Lincoln Letter Fetches $3.4 Million
Amount sets record; some local scholars doubted it would sell for that much
By PETE SHERMAN
Friday, April 04, 2008
Abraham Lincoln’s 1864 letter to Horace Mann’s widow, responding to her students’ request that he free slave children, was sold by Sotheby’s auction house in New York Thursday for $3,401,000, the most ever paid for an American manuscript, according to the auction house.
We believe this to be an auction record not only for Lincoln, but for any presidential manuscript — indeed for any historical American manuscript,” said Selby Kiffer, senior vice president of Sotheby’s books and manuscripts department and the person in charge of the auction Thursday.
The identity of the buyer, who was bidding over the phone, has not been revealed. Kiffer said even he doesn’t know the buyer’s name.
However, Kiffer said, the Lincoln-Mann manuscript was purchased by a collector, not an investor.
“This is someone who fell in love with the letter,” Kiffer said.
“The previous record-holder, to my knowledge, was an 1865 manuscript of a Lincoln speech sold in the Forbes sale by Christie’s in March 2002 for a hammer price of $2,800,000 — or $3,086,000 with the buyer’s premium included,” Kiffer said.

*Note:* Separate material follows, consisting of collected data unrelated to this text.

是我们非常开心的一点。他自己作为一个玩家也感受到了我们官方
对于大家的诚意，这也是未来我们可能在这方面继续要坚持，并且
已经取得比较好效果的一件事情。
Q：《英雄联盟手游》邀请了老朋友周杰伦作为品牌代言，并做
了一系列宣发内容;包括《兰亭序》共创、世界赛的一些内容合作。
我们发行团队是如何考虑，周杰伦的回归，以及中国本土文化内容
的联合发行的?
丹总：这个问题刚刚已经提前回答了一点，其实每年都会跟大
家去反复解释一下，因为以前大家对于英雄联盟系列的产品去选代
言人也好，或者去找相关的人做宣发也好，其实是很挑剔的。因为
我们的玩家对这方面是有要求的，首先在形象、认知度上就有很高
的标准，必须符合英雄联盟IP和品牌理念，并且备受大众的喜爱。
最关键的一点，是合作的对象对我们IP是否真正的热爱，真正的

“I don’t apologize for this price. This is best Lincoln document available for purchase in many, many years.”
According to Sotheby’s Web site, a commission of 12 percent is charged for purchases exceeding $500,000. That puts the hammer price (the winning bid) for the Lincoln-Mann letter at about $3 million.
Some Lincoln scholars in Springfield suspected the 1864 letter to Mary Tyler Peabody Mann would not fetch anywhere near the $3 million to $5 million the auction house was expecting.

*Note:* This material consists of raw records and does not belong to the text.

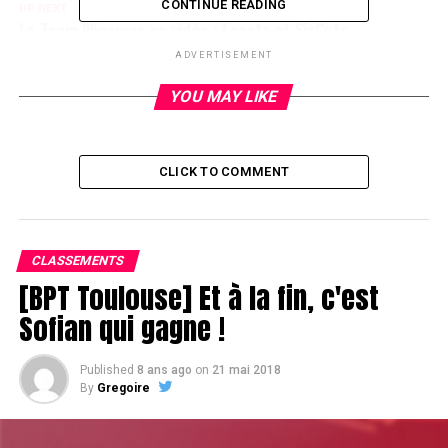
CONTINUE READING
UP NEXT
Le Team Winamax en vidéo : Locsta et SirCuts
ADVERTISEMENT
DON'T MISS
BREAK
YOU MAY LIKE
CLICK TO COMMENT
CLASSEMENTS
[BPT Toulouse] Et à la fin, c'est
Sofian qui gagne !
Published
8 ans ago
on
21 mai 2018
By
Gregoire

But another local historian said never underestimate Sotheby’s.
“Sotheby’s is very good at this,” said Kim Bauer, director of the Lincoln Heritage Project in Decatur and the former curator of the Abraham Lincoln Presidential Library.
“Getting the word out, fanning interest. The psychology of auctions is always the same, whether it’s a farm auction in Girard or at the highest end. As an auction house, you push, you push and push and you get people interested and inflamed, and they have to have that piece. The only thing that’s different is the price tag.”

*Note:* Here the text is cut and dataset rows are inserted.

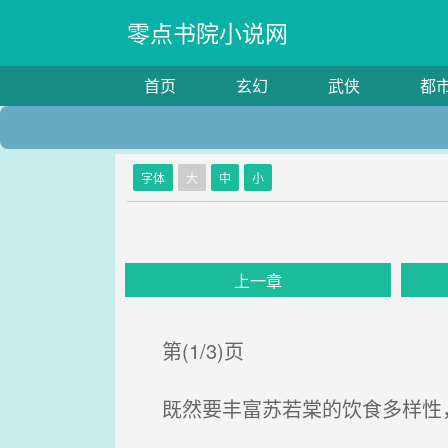
零点书院小说网
首页
玄幻
武侠
都
字体
大
中
小
上一章
第(1/3)页
既然要丰富苏若棠的饮食多样性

Kiffer said the last time a copy of the Gettysburg Address was sold was in 1962 — for $54,000. If one went up for sale today, he estimated it would go for $25 million to $50 million. At another Sotheby’s auction last year, Carlyle Group co-founder David Rubenstein bought a copy of the Magna Carta for more than $21 million.
Lincoln’s letter was among 111 items Sotheby’s was selling Thursday as part of a collection of historic documents owned by the Dr. Small Trust. The collection included roughly 20 other Lincoln documents, one of which included the only known signature of Lincoln’s at Gettysburg. That was the second-highest sale, going for $937,000, including the commission.
Sotheby’s sold approximately 70 of the 111 items for a total of $5,649,326.
Kiffer said he thought the best value was the $937,000 paid for the Lincoln signature.
Bauer thought the best bang for the buck was the $25,000 paid for an 1862 letter by former President Millard Fillmore in which he called Lincoln a “tyrant.”
“The much more interesting letter was Fillmore’s,” Bauer said. “(The buyer) got a very good deal. Maybe the steal of the auction.”